Oil prices edged lower on Wednesday after new industry data signaled a notable rise in U.S. crude inventories, adding pressure to a market already wrestling with concerns of oversupply. The American Petroleum Institute reported an increase of 4.45 million barrels for the week ending November 14, while gasoline and distillate stocks climbed 1.55 million barrels and 577,000 barrels, respectively.
Brent crude futures slipped 0.68% to $64.45 a barrel, and U.S. West Texas Intermediate declined 0.76% to $60.28, partially reversing Tuesday’s gains. Traders said the pullback reflected a market recalibrating its expectations for near-term demand, particularly as global growth indicators remain mixed.
Despite the bearish inventory data, analysts noted that the broader energy market remains sensitive to supply risks, especially as geopolitical tensions and infrastructure disruptions weigh on refined product flows.
Russian Supply Risks Support Prices
A key factor limiting deeper price declines is the tightening effect of U.S. sanctions on Russian oil giants Rosneft and Lukoil. Companies have until November 21 to unwind dealings with the sanctioned firms, a deadline that is already reshaping global sourcing patterns. The U.S. Treasury said Monday that the measures—aimed at restricting Moscow’s oil revenue—are expected to further reduce its export volumes.
Refiners in China and India have begun shifting toward alternative suppliers, underscoring the sanctions’ early impact. Additional pressure emerged following recent Ukrainian strikes on Russian energy and port infrastructure. These attacks have contributed to a surge in Europe’s diesel margins, which on Tuesday hit their highest level since September 2023, reflecting tighter fuel availability.

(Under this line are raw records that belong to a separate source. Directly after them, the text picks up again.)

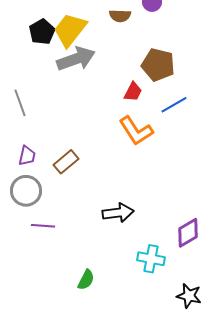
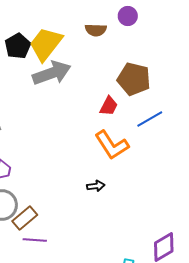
brown rectangle: (66, 162) -> (25, 218), moved
black arrow: (118, 213) -> (96, 186), moved, size x0.6
purple line: (43, 226) -> (35, 240), moved

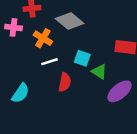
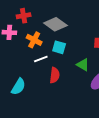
cyan square: (82, 58) -> (59, 47), moved

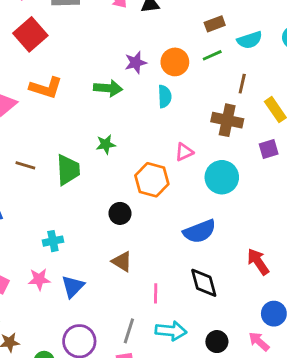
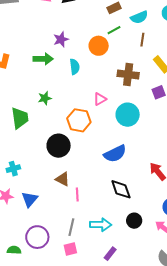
orange circle: (175, 62) -> (99, 46), moved
brown line: (242, 84) -> (142, 40), moved
cyan semicircle: (165, 96) -> (75, 67), moved
black circle: (120, 213) -> (59, 146), size x1.5
pink line: (156, 293) -> (77, 194), moved
black circle: (217, 342) -> (134, 221), moved

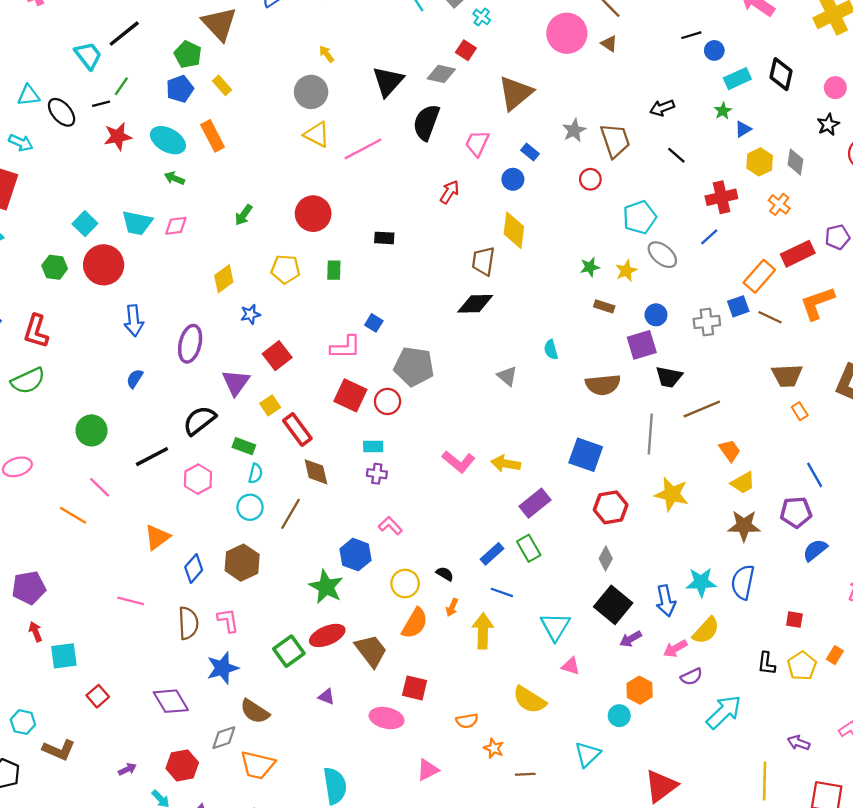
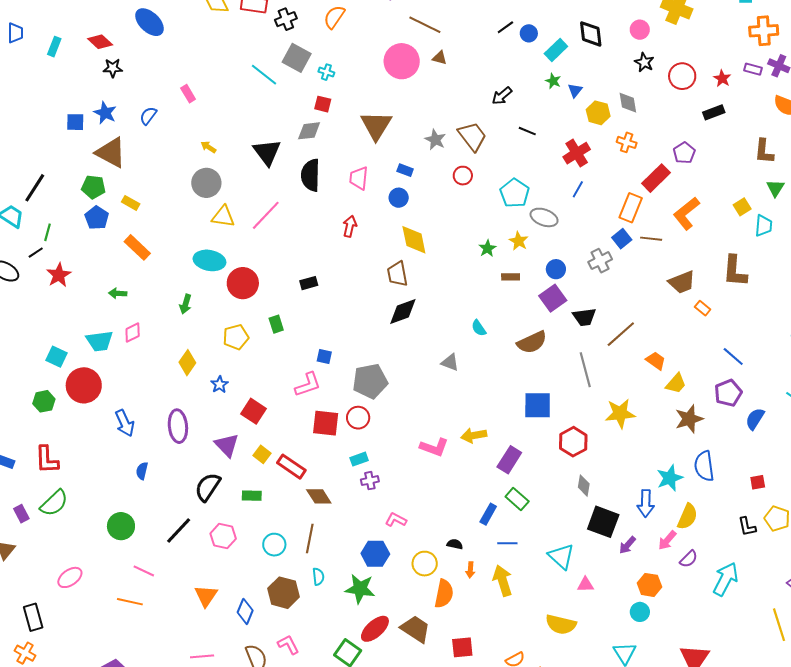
cyan ellipse: (168, 140) -> (209, 260), moved
cyan semicircle: (256, 473) -> (318, 577), moved
blue arrow: (666, 601) -> (646, 503), turned 32

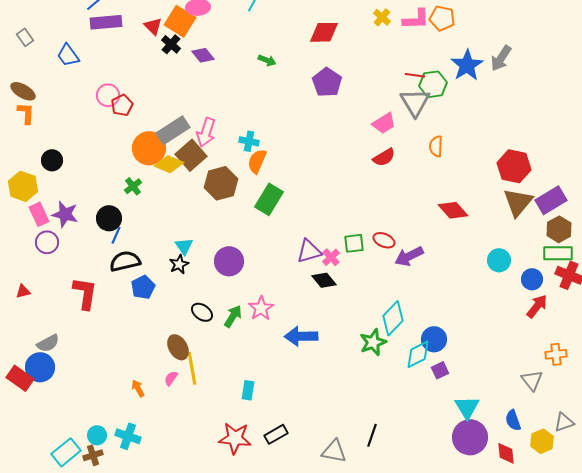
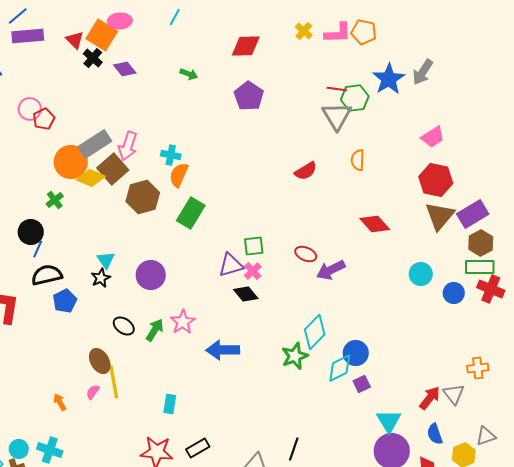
pink trapezoid: (384, 123) -> (433, 137), moved
green square: (354, 243) -> (254, 246), moved
red arrow: (537, 306) -> (430, 398), moved

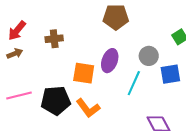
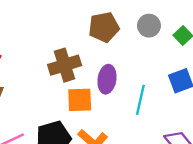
brown cross: (54, 39) -> (65, 65), moved, size x1.5
gray circle: (149, 56) -> (149, 26), moved

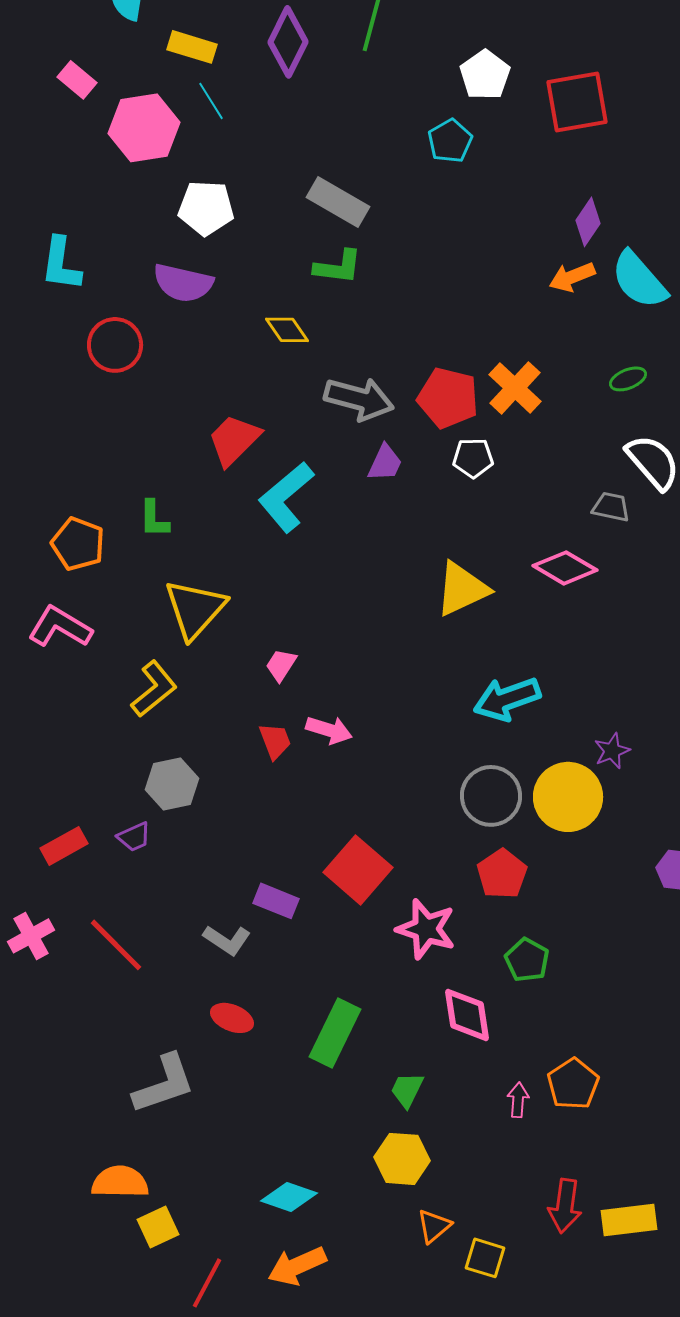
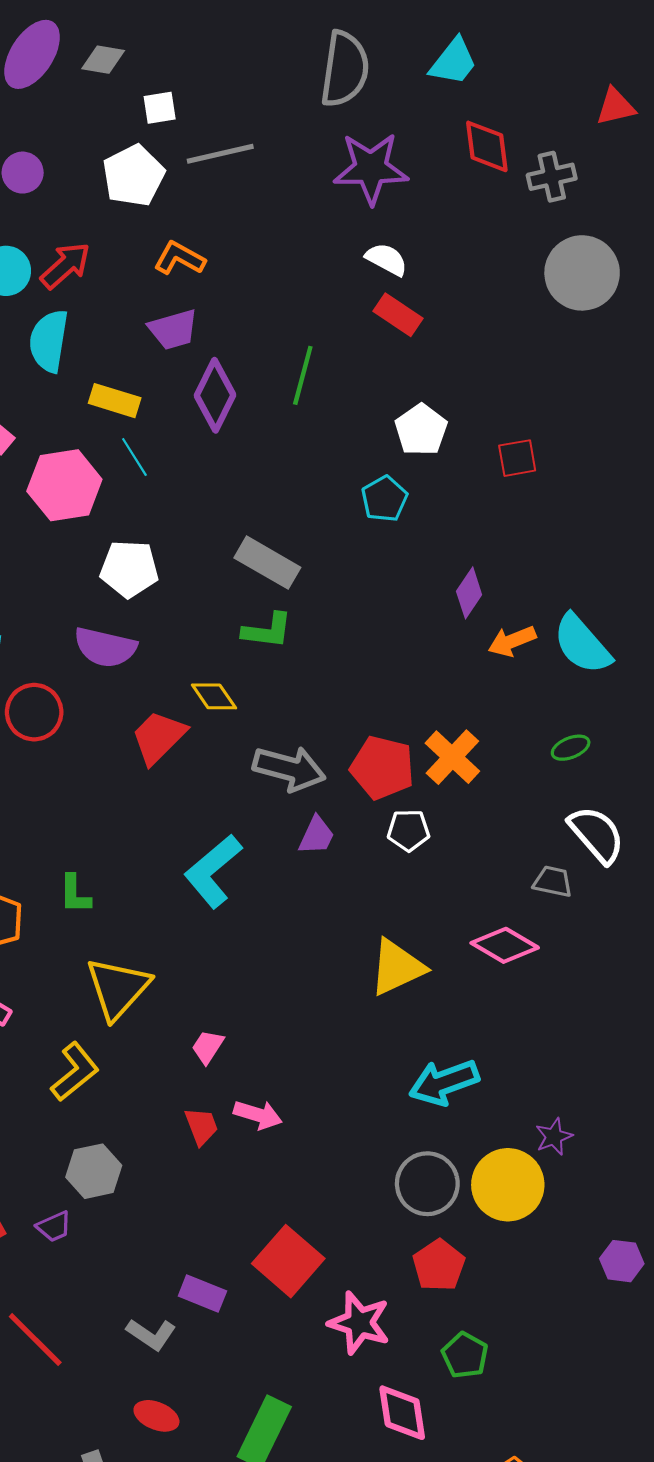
red square: (577, 102) -> (517, 458), size x0.6
purple diamond: (588, 222) -> (469, 593), moved
red trapezoid: (234, 440) -> (159, 737), moved

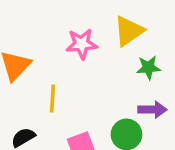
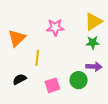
yellow triangle: (129, 31) -> (93, 22), moved

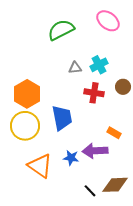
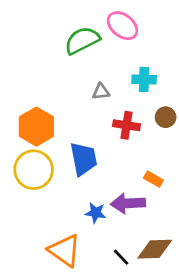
pink ellipse: (108, 21) -> (122, 26), moved
cyan cross: (99, 65) -> (144, 79), moved, turned 30
orange triangle: (40, 166) -> (65, 250), moved

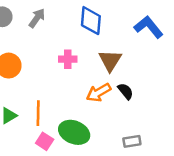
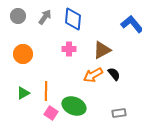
blue diamond: (91, 21) -> (73, 19), moved
brown triangle: (110, 60) -> (102, 50), turned 30

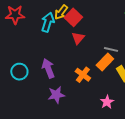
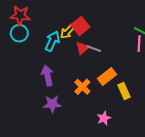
yellow arrow: (61, 12) -> (67, 32), moved
cyan arrow: (48, 22) -> (52, 41), moved
gray line: (111, 49) -> (94, 49), moved
cyan circle: (19, 72) -> (19, 33), moved

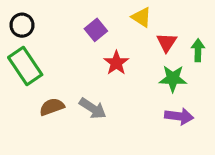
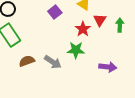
red star: (116, 63) -> (83, 29), moved
green star: (173, 79) -> (76, 50), moved

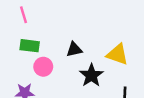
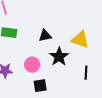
pink circle: (43, 67) -> (32, 65), moved

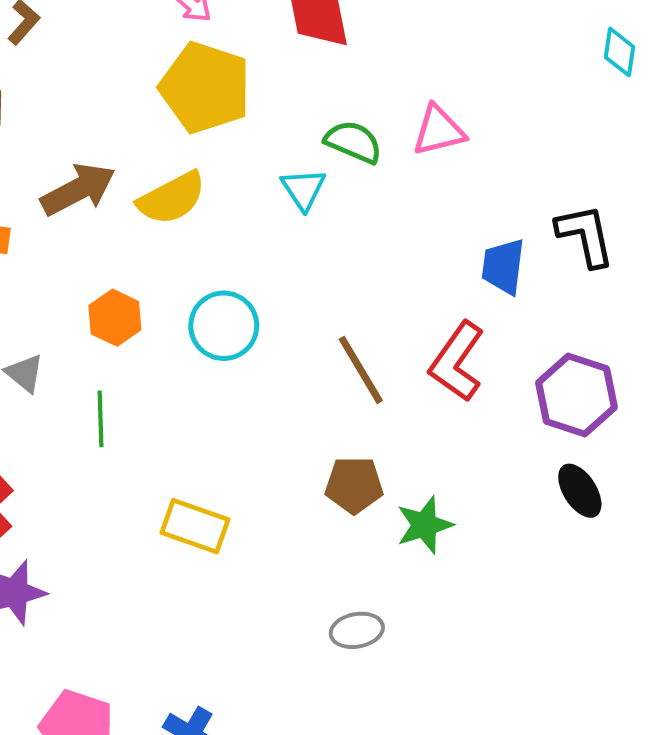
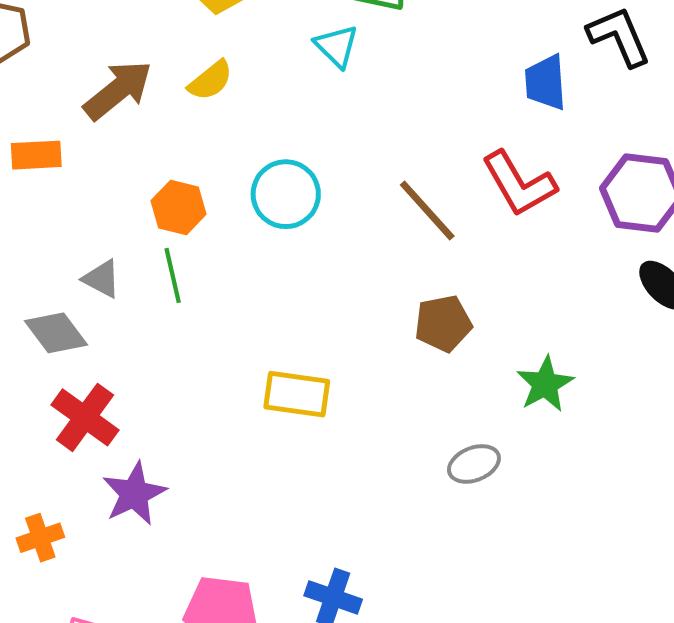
yellow semicircle: (172, 198) -> (210, 80), size x0.7
red L-shape: (457, 362) -> (519, 184), turned -54
green line: (100, 419) -> (173, 275), moved
green star: (424, 525) -> (545, 384), moved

Key supply-related dynamics currently shaping the market include:
- Sanctions reducing Russia’s export flexibility
- Disruptions supporting global diesel crack spreads
- Buyers diversifying suppliers amid compliance deadlines

Market Awaits Official U.S. Data
The market now turns to official U.S. government inventory figures due later Wednesday. A Reuters poll of eight analysts projects an average 600,000-barrel decline in crude stocks, a sharp contrast to API’s reported build. Any surprise draw could help stabilize prices in the short term, particularly as traders weigh forecasts that global output continues to exceed present consumption levels.
Analysts at ING noted that while the API report appeared “relatively bearish,” participants remain more focused on supply risks than the likelihood of prolonged surplus conditions. Diesel tightness, reduced Russian exports, and shifting trade flows continue to exert upward pressure on refined product markets, softening the impact of crude oversupply concerns.